TASK TO COMPLETE:
Give all of the records again precisely, excluding whatever pictures they contain.

RECORDS TO USE:
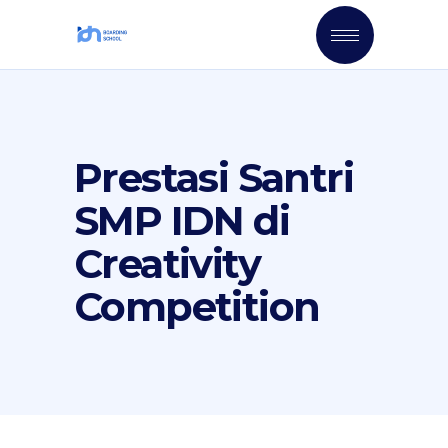
Prestasi Santri
SMP IDN di
Creativity
Competition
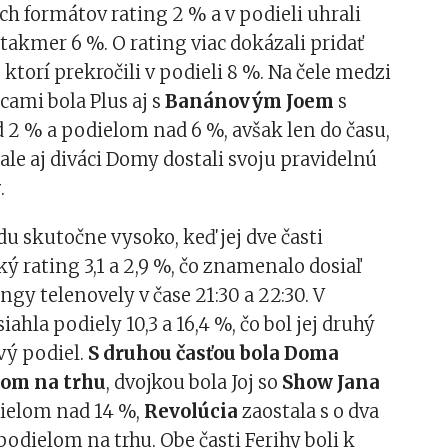
h formátov rating 2 % a v podieli uhrali
takmer 6 %. O rating viac dokázali pridať
, ktorí prekročili v podieli 8 %. Na čele medzi
ami bola Plus aj s
Banánovým Joem
s
2 % a podielom nad 6 %, avšak len do času,
ale aj diváci Domy dostali svoju pravidelnú
y
.
edu skutočne vysoko, keď jej dve časti
ký rating 3,1 a 2,9 %, čo znamenalo dosiaľ
ngy telenovely v čase 21:30 a 22:30. V
ahla podiely 10,3 a 16,4 %, čo bol jej druhý
vý podiel.
S druhou časťou bola Doma
rom na trhu
, dvojkou bola Joj so
Show Jana
ielom nad 14 %,
Revolúcia
zaostala s o dva
odielom na trhu. Obe časti Ferihy boli k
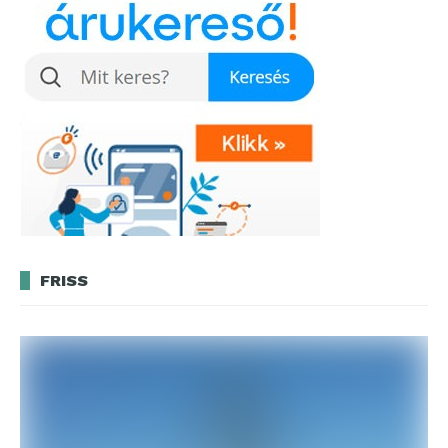
FRISS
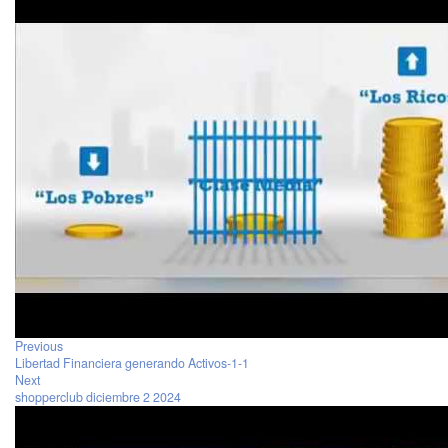
Previous
Libertad Financiera generando Activos-1-1
Next
shopperclub diciembre 2 2024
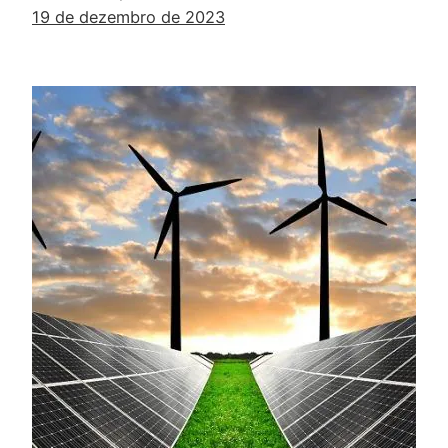
19 de dezembro de 2023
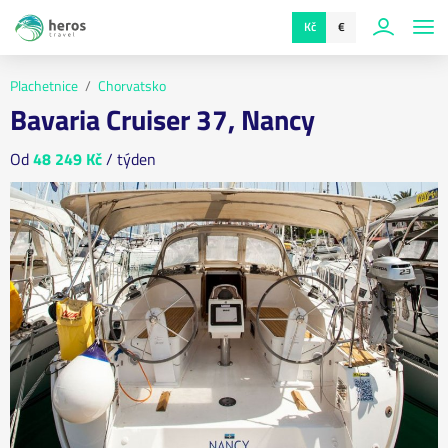
Kč
€
Plachetnice
Chorvatsko
Bavaria Cruiser 37, Nancy
Od
48 249 Kč
/ týden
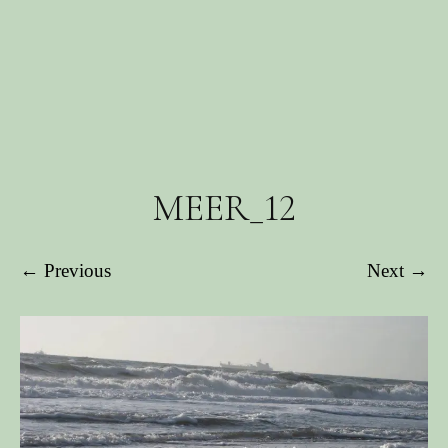
MEER_12
← Previous
Next →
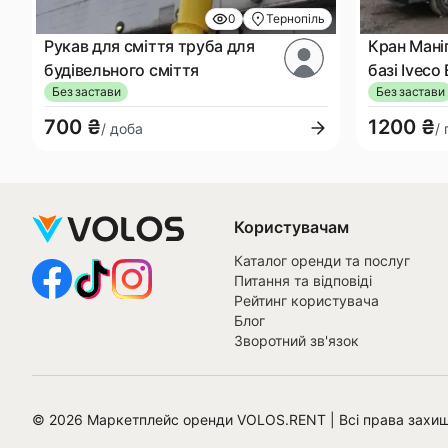
0
Тернопіль
Рукав для сміття труба для
Кран Маніп
будівельного сміття
базі Iveco
Без застави
Без застави
700 ₴
1200 ₴
/ доба
/
Користувачам
Каталог оренди та послуг
Питання та відповіді
Рейтинг користувача
Блог
Зворотний зв'язок
©
2026
Маркетплейс оренди VOLOS.RENT | Всі права захищ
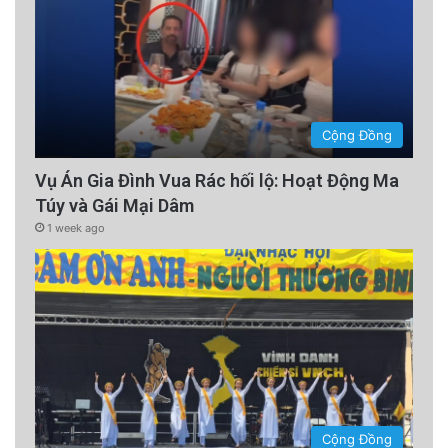
Cộng Đồng
Vụ Án Gia Đình Vua Rác hối lộ: Hoạt Động Ma
Túy và Gái Mại Dâm
1 week ago
Ngày 2 tháng 9 được ghi nhớ như mốc son
của nền độc lập, mà đảng Cộng sản Việt Nam
vẫn tuyên bố thoát khỏi ách thống trị thực
dân. Đó là ngày tượng trưng cho tinh thần tự
Cộng Đồng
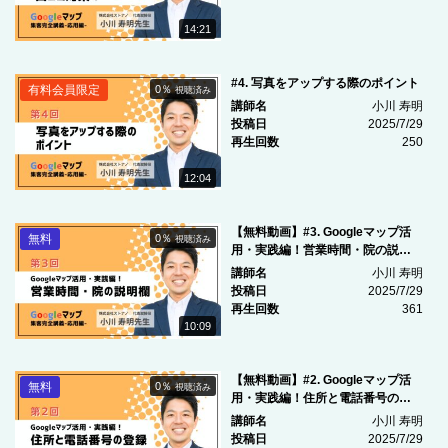
14:21
#4. 写真をアップする際のポイント
有料会員限定
0％
視聴済み
講師名
小川 寿明
投稿日
2025/7/29
再生回数
250
12:04
【無料動画】#3. Googleマップ活
無料
0％
視聴済み
用・実践編！営業時間・院の説明
欄
講師名
小川 寿明
投稿日
2025/7/29
再生回数
361
10:09
【無料動画】#2. Googleマップ活
無料
0％
視聴済み
用・実践編！住所と電話番号の登
録
講師名
小川 寿明
投稿日
2025/7/29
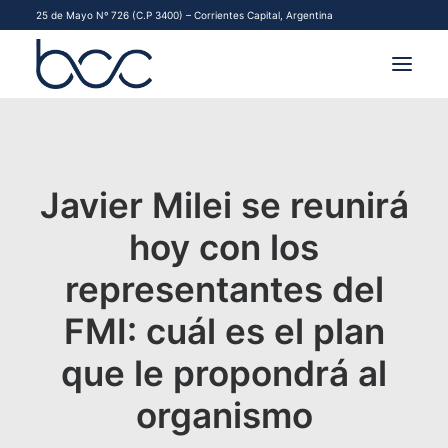
25 de Mayo Nº 726 (C.P 3400) – Corrientes Capital, Argentina
INSTITUCIONAL
MERCADOS
Javier Milei se reunirá
FINANCIAMIENTO PYME
hoy con los
representantes del
CONTACTO
FMI: cuál es el plan
COMENZAR A OPERAR
que le propondrá al
organismo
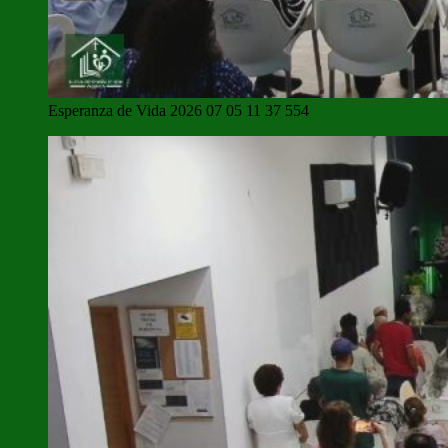
Esperanza de Vida 2026 07 05 11 37 554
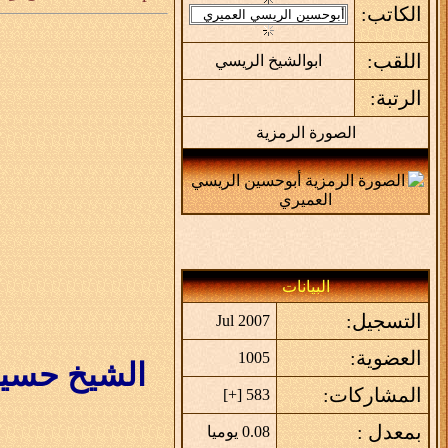
الكاتب:
اللقب:
ابوالشيخ الريسي
الرتبة:
الصورة الرمزية
البيانات
التسجيل:
Jul 2007
العضوية:
1005
الشيخ حسين 
المشاركات:
]
+
583 [
بمعدل :
0.08 يوميا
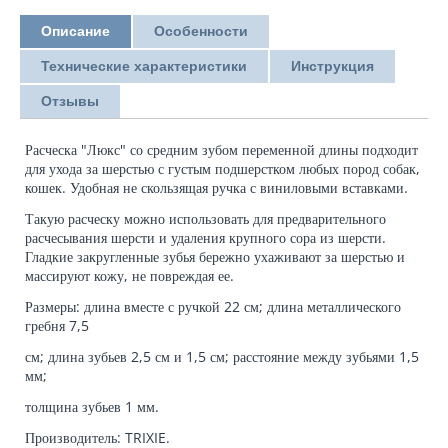
Описание
Особенности
Технические характеристики
Инструкция
Отзывы
Расческа "Люкс" со средним зубом переменной длины подходит
для ухода за шерстью с густым подшерстком любых пород собак,
кошек. Удобная не скользящая ручка с виниловыми вставками.
Такую расческу можно использовать для предварительного
расчесывания шерсти и удаления крупного сора из шерсти.
Гладкие закругленные зубья бережно ухаживают за шерстью и
массируют кожу, не повреждая ее.
Размеры: длина вместе с ручкой 22 см; длина металлического
гребня 7,5
см; длина зубьев 2,5 см и 1,5 см; расстояние между зубьями 1,5
мм;
толщина зубьев 1 мм.
Производитель: TRIXIE.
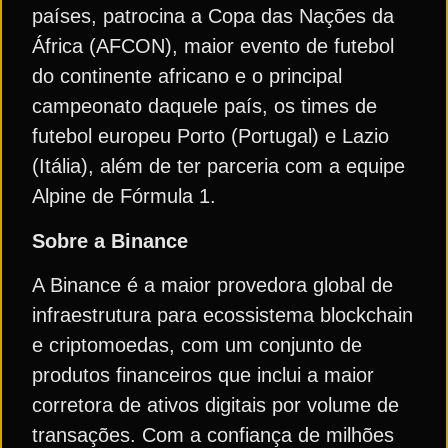
países, patrocina a Copa das Nações da
África (AFCON), maior evento de futebol
do continente africano e o principal
campeonato daquele país, os times de
futebol europeu Porto (Portugal) e Lazio
(Itália), além de ter parceria com a equipe
Alpine de Fórmula 1.
Sobre a Binance
A Binance é a maior provedora global de
infraestrutura para ecossistema blockchain
e criptomoedas, com um conjunto de
produtos financeiros que inclui a maior
corretora de ativos digitais por volume de
transações. Com a confiança de milhões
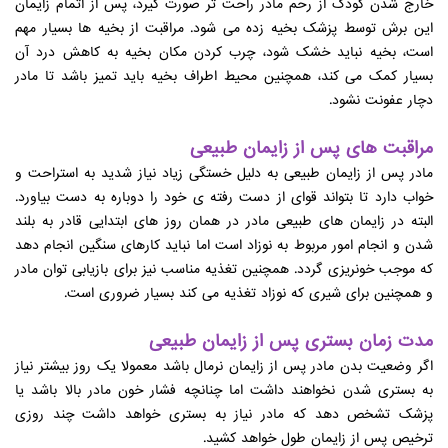
خارج شدن کودک از رحم مادر راحت تر صورت گیرد، پس از اتمام زایمان
این برش توسط پزشک بخیه زده می شود. مراقبت از بخیه ها بسیار مهم
است، بخیه نباید خشک شود، چرب کردن مکان بخیه به کاهش درد آن
بسیار کمک می کند، همچنین محیط اطراف بخیه باید تمیز باشد تا مادر
دچار عفونت نشود.
مراقبت های پس از زایمان طبیعی
مادر پس از زایمان طبیعی به دلیل خستگی زیاد نیاز شدید به استراحت و
خواب دارد تا بتواند قوای از دست رفته ی خود را دوباره به دست بیاورد.
البته در زایمان های طبیعی مادر در همان روز های ابتدایی قادر به بلند
شدن و انجام امور مربوط به نوزاد است اما نباید کارهای سنگین انجام دهد
که موجب خونریزی گردد. همچنین تغذیه مناسب نیز برای بازیابی توان مادر
و همچنین برای شیری که نوزاد تغذیه می کند بسیار ضروری است.
مدت زمان بستری پس از زایمان طبیعی
اگر وضعیت بدن مادر پس از زایمان نرمال باشد معمولا یک روز بیشتر نیاز
به بستری شدن نخواهند داشت اما چنانچه فشار خون مادر بالا باشد یا
پزشک تشخص دهد که مادر نیاز به بستری خواهد داشت چند روزی
ترخیص پس از زایمان طول خواهد کشید.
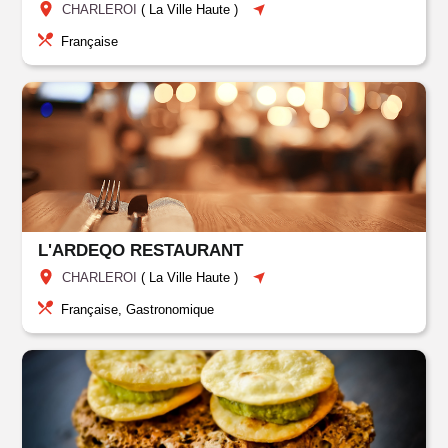
CHARLEROI
(
La Ville Haute
)
Française
L'ARDEQO RESTAURANT
CHARLEROI
(
La Ville Haute
)
Française, Gastronomique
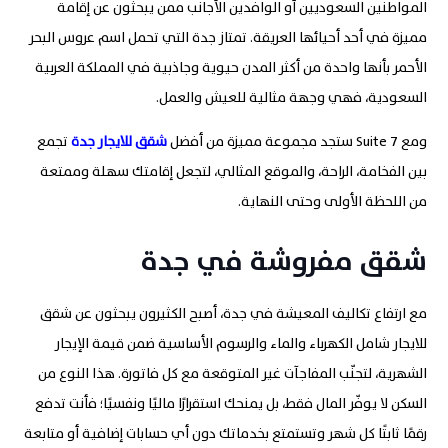
المواطنين السعوديين أو الوافدين الأجانب ممن يبحثون عن إقامة
مميزة في أحد أحيائها العريقة. تمتاز جدة التي تحمل اسم عروس البحر
الأحمر بأنها واحدة من أكثر المدن حيوية وجاذبية في المملكة العربية
السعودية، فهي وجهة مثالية للعيش والعمل.
ومع 7 Suite ستجد مجموعة مميزة من أفضل
شقق للايجار جدة
تجمع
بين الفخامة، الراحة، والموقع المثالي، لتجعل إقامتك سهلة وممتعة
من اللحظة الأولى وحتى النهاية.
شقق مفروشة في جدة
مع ارتفاع تكاليف المعيشة في جدة، أصبح الكثيرون يبحثون عن شقق
للايجار شامل الكهرباء والماء والرسوم الأساسية ضمن قيمة الإيجار
الشهرية، لتجنّب المفاجآت غير المتوقعة مع كل فاتورة. هذا النوع من
السكن لا يوفّر المال فقط، بل يمنحك استقرارًا ماليًا ونفسيًا؛ فأنت تدفع
رقمًا ثابتًا كل شهر وتستمتع بخدماتك دون أي حسابات إضافية أو متابعة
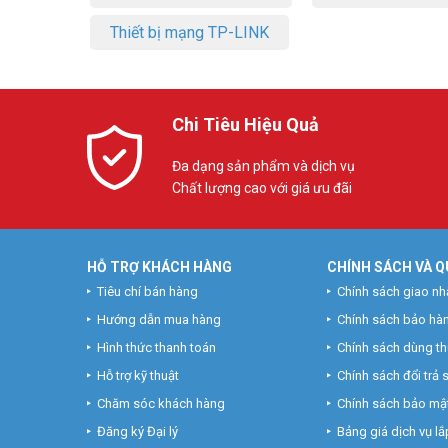
Thiết bị mạng TP-LINK
Chi Tiêu Hiệu Quả
Đa dạng sản phẩm và dịch vụ
Chất lượng cao với giá ưu đãi
HỖ TRỢ KHÁCH HÀNG
CHÍNH SÁCH VÀ Q
Tiêu chí bán hàng
Chính sách giao nh
Hướng dẫn mua hàng
Chính sách bảo hà
Hình thức thanh toán
Chính sách dùng t
Hỗ trợ kỹ thuật
Chính sách đổi trả
Chăm sóc khách hàng
Chính sách bảo mật
Đăng ký Đại lý
Bảng giá dịch vụ lắp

TASK RESULT:
Prestasi Santri
SMP IDN di
Creativity
Competition
h formátov rating 2 % a v podieli uhrali
takmer 6 %. O rating viac dokázali pridať
, ktorí prekročili v podieli 8 %. Na čele medzi
ami bola Plus aj s
Banánovým Joem
s
2 % a podielom nad 6 %, avšak len do času,
ale aj diváci Domy dostali svoju pravidelnú
y
.
edu skutočne vysoko, keď jej dve časti
ký rating 3,1 a 2,9 %, čo znamenalo dosiaľ
ngy telenovely v čase 21:30 a 22:30. V
ahla podiely 10,3 a 16,4 %, čo bol jej druhý
vý podiel.
S druhou časťou bola Doma
rom na trhu
, dvojkou bola Joj so
Show Jana
ielom nad 14 %,
Revolúcia
zaostala s o dva
odielom na trhu. Obe časti Ferihy boli k
FRISS
Previous
Libertad Financiera generando Activos-1-1
Next
shopperclub diciembre 2 2024
19 de dezembro de 2023
Kč
€
Plachetnice
Chorvatsko
Bavaria Cruiser 37, Nancy
Od
48 249 Kč
/ týden
MEER_12
← Previous
Next →
0
Тернопіль
Рукав для сміття труба для
Кран Маніп
будівельного сміття
базі Iveco
Без застави
Без застави
700 ₴
1200 ₴
/ доба
/
Користувачам
Каталог оренди та послуг
Питання та відповіді
Рейтинг користувача
Блог
Зворотний зв'язок
©
2026
Маркетплейс оренди VOLOS.RENT | Всі права захищ
Cộng Đồng
Vụ Án Gia Đình Vua Rác hối lộ: Hoạt Động Ma
Túy và Gái Mại Dâm
1 week ago
Ngày 2 tháng 9 được ghi nhớ như mốc son
của nền độc lập, mà đảng Cộng sản Việt Nam
vẫn tuyên bố thoát khỏi ách thống trị thực
dân. Đó là ngày tượng trưng cho tinh thần tự
Cộng Đồng
14:21
#4. 写真をアップする際のポイント
有料会員限定
0％
視聴済み
講師名
小川 寿明
投稿日
2025/7/29
再生回数
250
12:04
【無料動画】#3. Googleマップ活
無料
0％
視聴済み
用・実践編！営業時間・院の説明
欄
講師名
小川 寿明
投稿日
2025/7/29
再生回数
361
10:09
【無料動画】#2. Googleマップ活
無料
0％
視聴済み
用・実践編！住所と電話番号の登
録
講師名
小川 寿明
投稿日
2025/7/29
25 de Mayo Nº 726 (C.P 3400) – Corrientes Capital, Argentina
INSTITUCIONAL
MERCADOS
Javier Milei se reunirá
FINANCIAMIENTO PYME
hoy con los
representantes del
CONTACTO
FMI: cuál es el plan
COMENZAR A OPERAR
que le propondrá al
organismo
Esperanza de Vida 2026 07 05 11 37 554
الكاتب:
اللقب:
ابوالشيخ الريسي
الرتبة:
الصورة الرمزية
البيانات
التسجيل:
Jul 2007
العضوية:
1005
الشيخ حسين 
المشاركات:
]
+
583 [
بمعدل :
0.08 يوميا
Описание
Особенности
Технические характеристики
Инструкция
Отзывы
Расческа "Люкс" со средним зубом переменной длины подходит
для ухода за шерстью с густым подшерстком любых пород собак,
кошек. Удобная не скользящая ручка с виниловыми вставками.
Такую расческу можно использовать для предварительного
расчесывания шерсти и удаления крупного сора из шерсти.
Гладкие закругленные зубья бережно ухаживают за шерстью и
массируют кожу, не повреждая ее.
Размеры: длина вместе с ручкой 22 см; длина металлического
гребня 7,5
см; длина зубьев 2,5 см и 1,5 см; расстояние между зубьями 1,5
мм;
толщина зубьев 1 мм.
Производитель: TRIXIE.
países, patrocina a Copa das Nações da
África (AFCON), maior evento de futebol
do continente africano e o principal
campeonato daquele país, os times de
futebol europeu Porto (Portugal) e Lazio
(Itália), além de ter parceria com a equipe
Alpine de Fórmula 1.
Sobre a Binance
A Binance é a maior provedora global de
infraestrutura para ecossistema blockchain
e criptomoedas, com um conjunto de
produtos financeiros que inclui a maior
corretora de ativos digitais por volume de
transações. Com a confiança de milhões
خارج شدن کودک از رحم مادر راحت تر صورت گیرد، پس از اتمام زایمان
این برش توسط پزشک بخیه زده می شود. مراقبت از بخیه ها بسیار مهم
است، بخیه نباید خشک شود، چرب کردن مکان بخیه به کاهش درد آن
بسیار کمک می کند، همچنین محیط اطراف بخیه باید تمیز باشد تا مادر
دچار عفونت نشود.
مراقبت های پس از زایمان طبیعی
مادر پس از زایمان طبیعی به دلیل خستگی زیاد نیاز شدید به استراحت و
خواب دارد تا بتواند قوای از دست رفته ی خود را دوباره به دست بیاورد.
البته در زایمان های طبیعی مادر در همان روز های ابتدایی قادر به بلند
شدن و انجام امور مربوط به نوزاد است اما نباید کارهای سنگین انجام دهد
که موجب خونریزی گردد. همچنین تغذیه مناسب نیز برای بازیابی توان مادر
و همچنین برای شیری که نوزاد تغذیه می کند بسیار ضروری است.
مدت زمان بستری پس از زایمان طبیعی
اگر وضعیت بدن مادر پس از زایمان نرمال باشد معمولا یک روز بیشتر نیاز
به بستری شدن نخواهند داشت اما چنانچه فشار خون مادر بالا باشد یا
پزشک تشخص دهد که مادر نیاز به بستری خواهد داشت چند روزی
ترخیص پس از زایمان طول خواهد کشید.
CHARLEROI
(
La Ville Haute
)
Française
L'ARDEQO RESTAURANT
CHARLEROI
(
La Ville Haute
)
Française, Gastronomique
المواطنين السعوديين أو الوافدين الأجانب ممن يبحثون عن إقامة
مميزة في أحد أحيائها العريقة. تمتاز جدة التي تحمل اسم عروس البحر
الأحمر بأنها واحدة من أكثر المدن حيوية وجاذبية في المملكة العربية
السعودية، فهي وجهة مثالية للعيش والعمل.
ومع 7 Suite ستجد مجموعة مميزة من أفضل
شقق للايجار جدة
تجمع
بين الفخامة، الراحة، والموقع المثالي، لتجعل إقامتك سهلة وممتعة
من اللحظة الأولى وحتى النهاية.
شقق مفروشة في جدة
مع ارتفاع تكاليف المعيشة في جدة، أصبح الكثيرون يبحثون عن شقق
للايجار شامل الكهرباء والماء والرسوم الأساسية ضمن قيمة الإيجار
الشهرية، لتجنّب المفاجآت غير المتوقعة مع كل فاتورة. هذا النوع من
السكن لا يوفّر المال فقط، بل يمنحك استقرارًا ماليًا ونفسيًا؛ فأنت تدفع
رقمًا ثابتًا كل شهر وتستمتع بخدماتك دون أي حسابات إضافية أو متابعة
Thiết bị mạng TP-LINK
Chi Tiêu Hiệu Quả
Đa dạng sản phẩm và dịch vụ
Chất lượng cao với giá ưu đãi
HỖ TRỢ KHÁCH HÀNG
CHÍNH SÁCH VÀ Q
Tiêu chí bán hàng
Chính sách giao nh
Hướng dẫn mua hàng
Chính sách bảo hà
Hình thức thanh toán
Chính sách dùng t
Hỗ trợ kỹ thuật
Chính sách đổi trả
Chăm sóc khách hàng
Chính sách bảo mật
Đăng ký Đại lý
Bảng giá dịch vụ lắp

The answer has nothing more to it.